In the midst of celebrating America’s victory over Osama bin Laden, the general public may have missed the fact that the government’s story has already changed a couple of times since the announcement of his death was made on Monday.
But now that people are starting to question how legal the raid was and the media is starting to pay attention to some of those discrepancies, the government is starting to cop preemptive pleas.
In the view of officials from past and present presidencies, it was a classic collision of a White House desire to promote a stunning national security triumph — and feed a ravenous media — while collecting facts from a chaotic military operation on the other side of the world. At the same time, White House officials worked hard to use the facts of the raid to diminish Bin Laden’s legacy.
“There has never been any intent to deceive or dramatize,” a military official said Thursday, asking that he not be named because of ground rules imposed by the Department of Defense. “Everything we put out we really believed to be true at the time.”

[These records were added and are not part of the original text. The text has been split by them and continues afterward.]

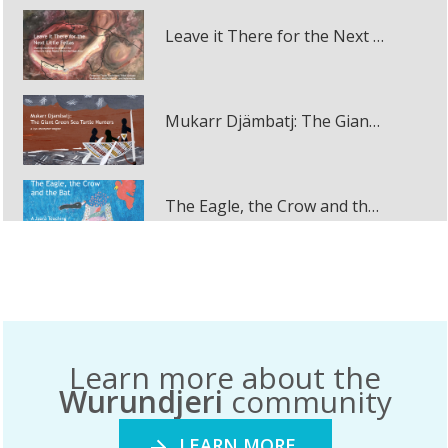
Leave it There for the Next Little Fellas
Mukarr Djämbatj: The Giant Green Sea Turtle Hunters multi-touch book
The Eagle, the Crow and the Bat
December 2020
Dunggula: The Murray River
December 2020
Learn more about the
Jirraginy joo Goorrarndal: Frog and Brolga
Wurundjeri
community
December 2020
LEARN MORE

Tommy Vietor, a spokesman for the National Security Council, said that as more and more members of the 79-member assault team were debriefed after the raid, revisions inevitably occurred.
“It was the middle of the night, it was a hectic operation in a foreign country, there was gunfire, so people’s accounts are clarified over time with more interviews,” Mr. Vietor said. “What we did was make as much information available to you guys as quickly as we could, and correct mistakes as quickly as we could.”

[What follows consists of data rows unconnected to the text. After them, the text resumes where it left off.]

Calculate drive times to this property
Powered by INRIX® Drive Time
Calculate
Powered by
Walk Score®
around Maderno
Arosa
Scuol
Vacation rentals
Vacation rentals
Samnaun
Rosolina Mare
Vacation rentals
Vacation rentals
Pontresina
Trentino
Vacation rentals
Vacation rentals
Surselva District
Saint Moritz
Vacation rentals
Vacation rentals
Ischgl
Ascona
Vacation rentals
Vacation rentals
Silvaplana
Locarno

Some of the discrepancies include reports that bin Laden used his wife as a human shield, whether or not he was armed at the time of the raid, and the value of the “million dollar” house he was living in.
“It’s had a hugely negative impact,” said Ahmed Rashid, a journalist and author who is an expert on the Taliban and radical Islamism. White House officials “were overexcited, obviously,” Mr. Rashid said.
“Liberal Muslims who are very sympathetic to the death of Bin Laden really don’t know what to think,” he said. “The American story is very confused.”
From Europe, even the archbishop of Canterbury weighed in. At a news briefing on Thursday, the Most Rev. Rowan Williams said that the killing of an unarmed man left him “uncomfortable” and that “the different versions of events that have emerged in recent days have not done a great deal to help.”